Fuse is a contract manufacturer and national distributor of medical devices, who provides a broad portfolio internal and external fixation products; upper and lower extremity plating and total joint reconstruction; soft tissue fixation and augmentation for sports medicine procedures; full spinal implants for trauma, degenerative disc disease, and deformity indications, (collectively, “Orthopedic Implants”) and a wide array of osteo-biologics and regenerative tissue which include human allografts, substitute bone materials, tendons, and regenerative tissues and fluids (“Biologics”). The Company’s broad portfolio of Orthopedic Implants and Biologics provide high-quality products to assist surgeons with positive patient outcomes and cost-effective solutions for its customers. For more information about Fuse, please visit: www.fusemedical.com .

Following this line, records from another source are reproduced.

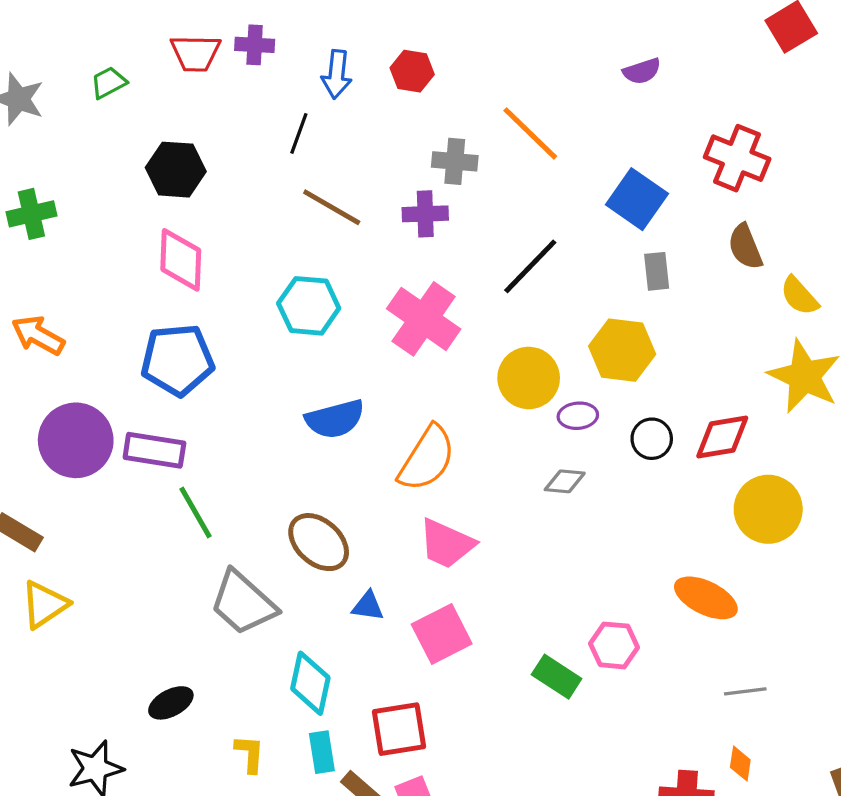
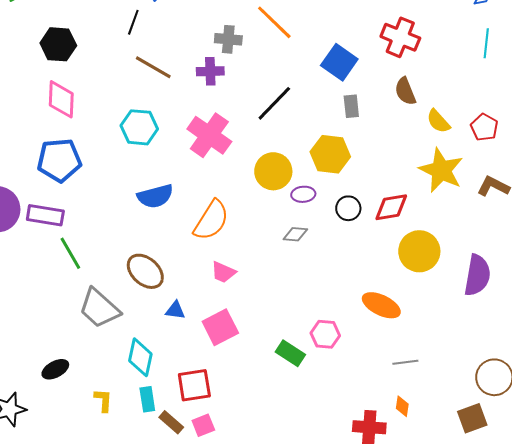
pink trapezoid: (447, 544) -> (223, 272), size x0.7

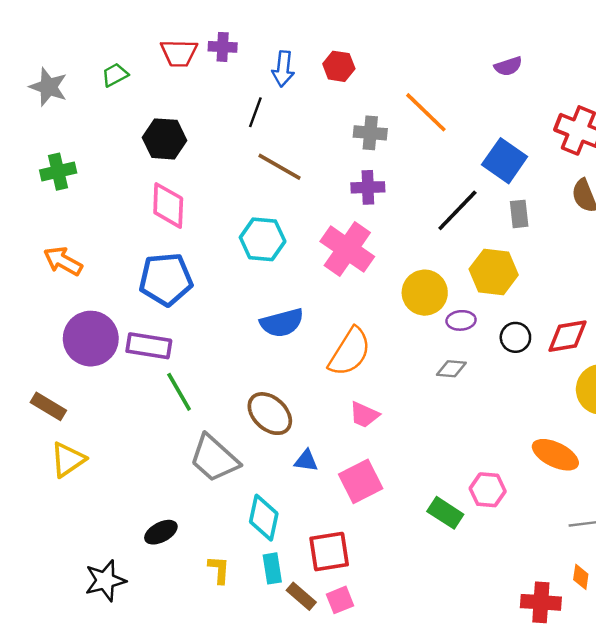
purple cross: (210, 71) -> (368, 187), moved
black line: (274, 103) -> (457, 210), moved

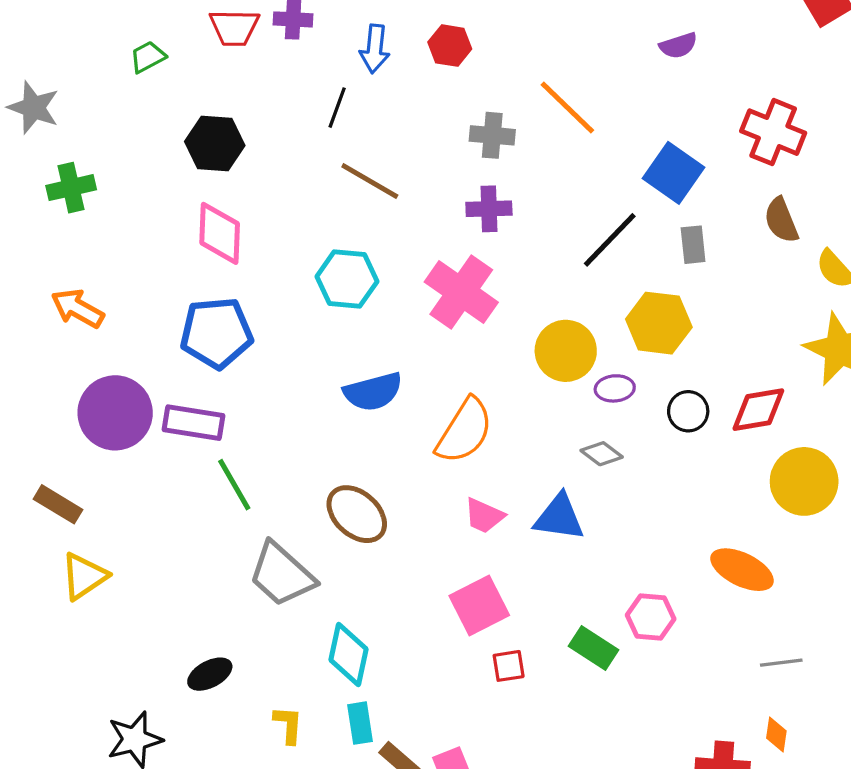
gray star: (48, 87) -> (33, 108), moved
gray diamond: (451, 369) -> (602, 454), turned 32
blue triangle: (306, 461) -> (559, 517), moved, size x1.6
red square: (329, 552) -> (509, 666), moved, size x0.6

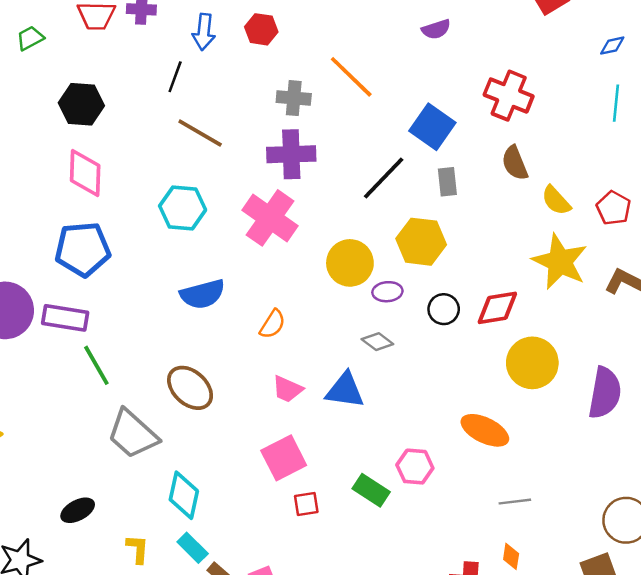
purple cross: (489, 209) -> (291, 154), size x1.4
orange semicircle: (465, 431) -> (272, 324), size x0.6
cyan rectangle: (360, 723) -> (193, 548), turned -36

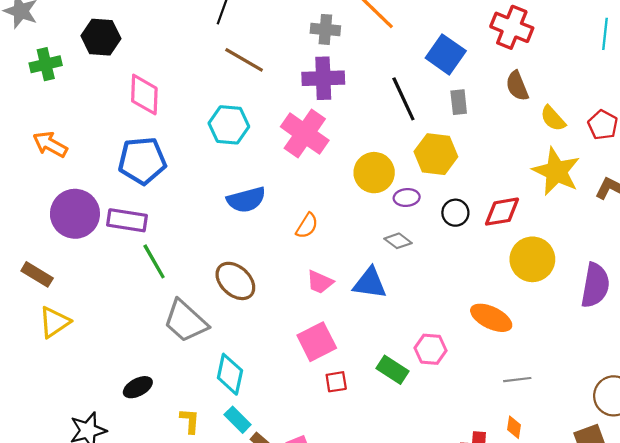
black hexagon: (81, 104) -> (101, 37), moved
black line: (384, 178) -> (403, 99), turned -69

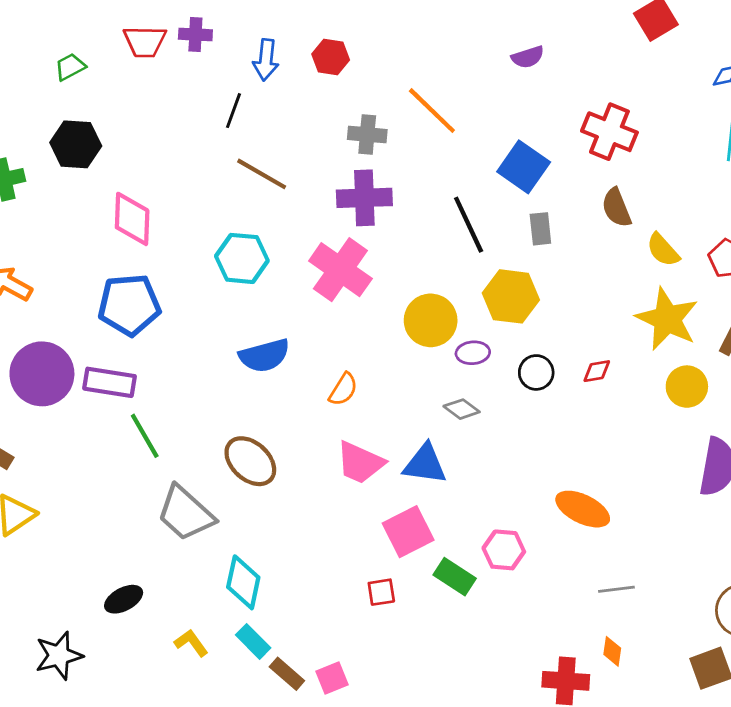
red diamond: (502, 212) -> (597, 371), size x0.6
yellow circle: (532, 259) -> (687, 387), moved, size x0.7
pink trapezoid: (320, 282) -> (360, 463), size x1.4
pink square: (317, 342) -> (408, 532), moved
yellow L-shape: (190, 421) -> (191, 643), turned -40

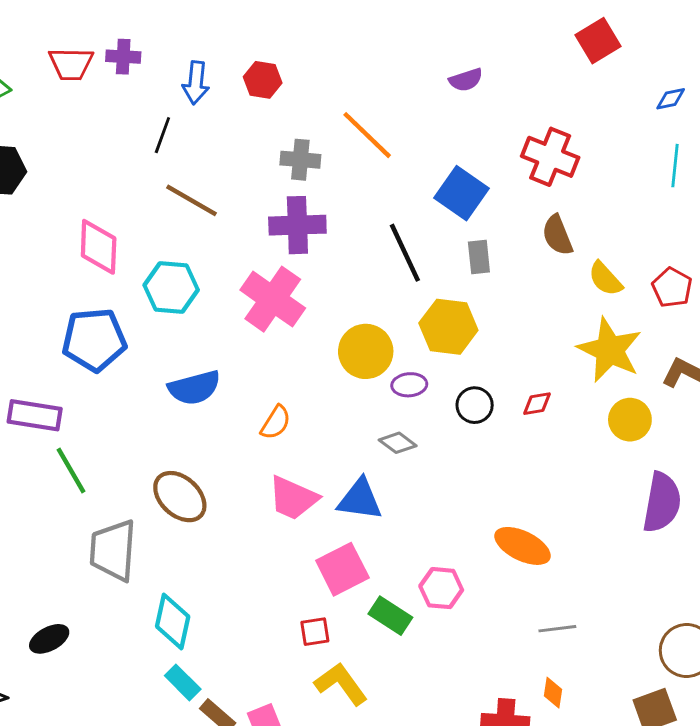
pink diamond: (132, 219) -> (99, 247), moved
blue pentagon: (129, 305) -> (94, 340), moved
gray trapezoid: (186, 513) -> (113, 550), turned 52
yellow L-shape: (191, 643) -> (341, 684), moved, size x1.5

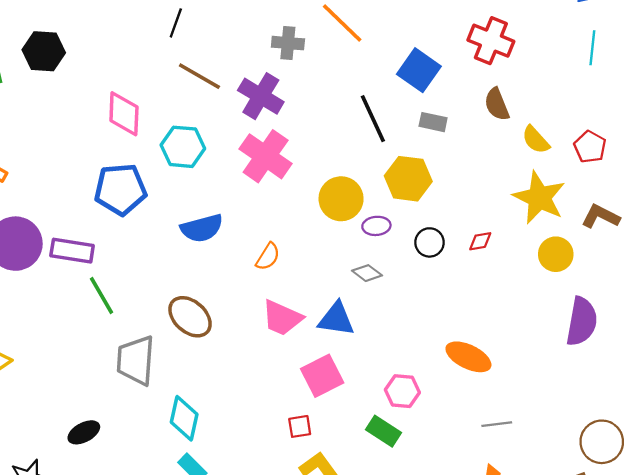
purple cross: (297, 225) -> (261, 96), moved, turned 33
gray rectangle: (479, 257) -> (433, 122), turned -72
green rectangle: (390, 616) -> (383, 431), moved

Forward Looking Statements

Certain statements in this press release, including those related to an anticipated purchase of all of the outstanding membership units and plans for the consolidated company, constitute “forward-looking statements” within the meaning of the federal securities laws. Words such as “may,” “might,” “will,” “should,” “believe,” “expect,” “anticipate,” “estimate,” “continue,” “predict,” “forecast,” “project,” “plan,” “intend,” or similar expressions or statements regarding intent, belief, or current expectations, are forward-looking statements. While the Company believes these forward-looking statements are reasonable, undue reliance should not be placed on any such forward-looking statements, which are based only on information available to the Company as of the date of this release. These forward-looking statements are based upon current estimates and assumptions and are subject to various risks and uncertainties, including, without limitation, those set forth in the Company’s filings with the Securities and Exchange Commission; the failure of the Company to close the transaction; and integration issues with the consolidated company. Thus, actual results could be materially different. The Company expressly disclaims any obligation to update or alter statements whether as a result of new information, future events, or otherwise, except as required by law.